WHAT IS EXPECTED
Each record must be written out again exactly. Skip any picture it contains.

WORKING DATA

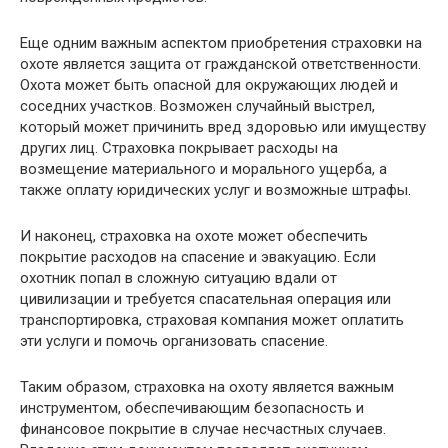
Еще одним важным аспектом приобретения страховки на
охоте является защита от гражданской ответственности.
Охота может быть опасной для окружающих людей и
соседних участков. Возможен случайный выстрел,
который может причинить вред здоровью или имуществу
других лиц. Страховка покрывает расходы на
возмещение материального и морального ущерба, а
также оплату юридических услуг и возможные штрафы.
И наконец, страховка на охоте может обеспечить
покрытие расходов на спасение и эвакуацию. Если
охотник попал в сложную ситуацию вдали от
цивилизации и требуется спасательная операция или
транспортировка, страховая компания может оплатить
эти услуги и помочь организовать спасение.
Таким образом, страховка на охоту является важным
инструментом, обеспечивающим безопасность и
финансовое покрытие в случае несчастных случаев.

SOLUTION TO THIS EXERCISE
Еще одним важным аспектом приобретения страховки на
охоте является защита от гражданской ответственности.
Охота может быть опасной для окружающих людей и
соседних участков. Возможен случайный выстрел,
который может причинить вред здоровью или имуществу
других лиц. Страховка покрывает расходы на
возмещение материального и морального ущерба, а
также оплату юридических услуг и возможные штрафы.
И наконец, страховка на охоте может обеспечить
покрытие расходов на спасение и эвакуацию. Если
охотник попал в сложную ситуацию вдали от
цивилизации и требуется спасательная операция или
транспортировка, страховая компания может оплатить
эти услуги и помочь организовать спасение.
Таким образом, страховка на охоту является важным
инструментом, обеспечивающим безопасность и
финансовое покрытие в случае несчастных случаев.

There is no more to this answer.